Rebolledo is one of the foundational voices in Chicano/a/x literary criticism. Her groundbreaking anthology, Infinite Divisions: An Anthology of Chicana Literature (1993), edited with Eliana Rivero, was "the first major anthology" of Chicana writings. The text brought together different genres with relevant historical documents and included writings by Gloria E. Anzaldúa, Ana Castillo, Lorna Dee Cervantes, Denise Chávez, Sandra Cisneros, Pat Mora, Cherríe Moraga, and María Helena Viramontes.

== Books ==
Single-Authored

- Women Singing in the Snow: An Analysis of Chicana Literature (University of Arizona Press, 1995)
- The Chronicles of Panchita Villa and Other Guerrilleras: Essays on Chicana/Latina Literature and Criticism (University of Texas Press, 2005)

Edited

- Las Mujeres Hablan: An Anthology of Nuevo Mexicana Writers.
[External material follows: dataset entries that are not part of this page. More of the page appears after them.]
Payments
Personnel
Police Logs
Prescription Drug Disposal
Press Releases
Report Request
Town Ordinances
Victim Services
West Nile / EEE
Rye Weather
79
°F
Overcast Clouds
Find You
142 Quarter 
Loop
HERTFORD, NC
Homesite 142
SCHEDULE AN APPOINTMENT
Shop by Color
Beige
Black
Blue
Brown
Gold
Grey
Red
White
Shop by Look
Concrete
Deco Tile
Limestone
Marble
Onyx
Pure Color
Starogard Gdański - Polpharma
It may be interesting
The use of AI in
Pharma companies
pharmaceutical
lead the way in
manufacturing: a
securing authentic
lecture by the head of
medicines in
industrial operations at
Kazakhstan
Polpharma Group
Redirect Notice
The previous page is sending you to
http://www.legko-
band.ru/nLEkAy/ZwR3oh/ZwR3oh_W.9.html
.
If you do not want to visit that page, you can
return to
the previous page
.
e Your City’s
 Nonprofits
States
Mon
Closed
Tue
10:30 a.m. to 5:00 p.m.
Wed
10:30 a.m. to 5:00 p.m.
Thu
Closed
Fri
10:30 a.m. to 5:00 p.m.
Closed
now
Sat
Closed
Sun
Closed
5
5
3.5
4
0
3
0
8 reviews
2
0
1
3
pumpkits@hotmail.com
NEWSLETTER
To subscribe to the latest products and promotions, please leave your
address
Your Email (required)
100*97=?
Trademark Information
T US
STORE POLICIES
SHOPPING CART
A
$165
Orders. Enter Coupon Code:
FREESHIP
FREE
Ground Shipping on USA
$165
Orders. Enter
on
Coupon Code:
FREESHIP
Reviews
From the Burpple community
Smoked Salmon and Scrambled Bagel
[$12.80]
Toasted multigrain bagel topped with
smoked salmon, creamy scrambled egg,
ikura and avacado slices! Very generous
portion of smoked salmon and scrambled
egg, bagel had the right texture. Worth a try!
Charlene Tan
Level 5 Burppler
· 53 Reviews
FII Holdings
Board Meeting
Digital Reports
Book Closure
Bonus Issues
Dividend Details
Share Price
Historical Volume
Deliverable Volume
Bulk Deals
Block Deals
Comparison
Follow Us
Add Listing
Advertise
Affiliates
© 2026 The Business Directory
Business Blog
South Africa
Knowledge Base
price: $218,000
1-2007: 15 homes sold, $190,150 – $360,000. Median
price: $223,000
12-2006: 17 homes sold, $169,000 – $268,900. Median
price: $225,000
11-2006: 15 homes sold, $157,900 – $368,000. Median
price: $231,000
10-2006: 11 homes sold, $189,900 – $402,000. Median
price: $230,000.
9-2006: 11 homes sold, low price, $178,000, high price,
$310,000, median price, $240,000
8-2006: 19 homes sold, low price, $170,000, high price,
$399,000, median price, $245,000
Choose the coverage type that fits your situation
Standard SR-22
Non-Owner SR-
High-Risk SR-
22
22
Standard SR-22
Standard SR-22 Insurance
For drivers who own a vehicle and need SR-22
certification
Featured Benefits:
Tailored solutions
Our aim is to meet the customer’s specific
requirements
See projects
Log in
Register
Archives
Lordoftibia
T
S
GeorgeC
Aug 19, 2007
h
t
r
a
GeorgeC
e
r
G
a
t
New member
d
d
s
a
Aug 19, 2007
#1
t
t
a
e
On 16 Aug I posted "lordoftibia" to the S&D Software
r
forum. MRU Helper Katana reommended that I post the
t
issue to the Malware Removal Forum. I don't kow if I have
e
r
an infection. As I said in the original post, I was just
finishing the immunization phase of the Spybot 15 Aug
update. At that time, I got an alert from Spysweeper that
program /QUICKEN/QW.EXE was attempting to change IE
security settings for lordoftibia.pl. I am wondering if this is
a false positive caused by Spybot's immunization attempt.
With Erlinda Gonzales-Berry and Teresa Márquez. (University of New Mexico, 1988)
- Nuestras Mujeres: Hispanas of New Mexico, Their Images and Their Lives, 1582-1992 (El Norte Publications, 1992)
- Infinite Divisions: An Anthology of Chicana Literature. With Eliana Rivero. (University of Arizona Press, 1993)
- Women's Tales from the New Mexico WPA: La Diabla a Pie. With Teresa M. Márquez. (Arte Público Press, 2000)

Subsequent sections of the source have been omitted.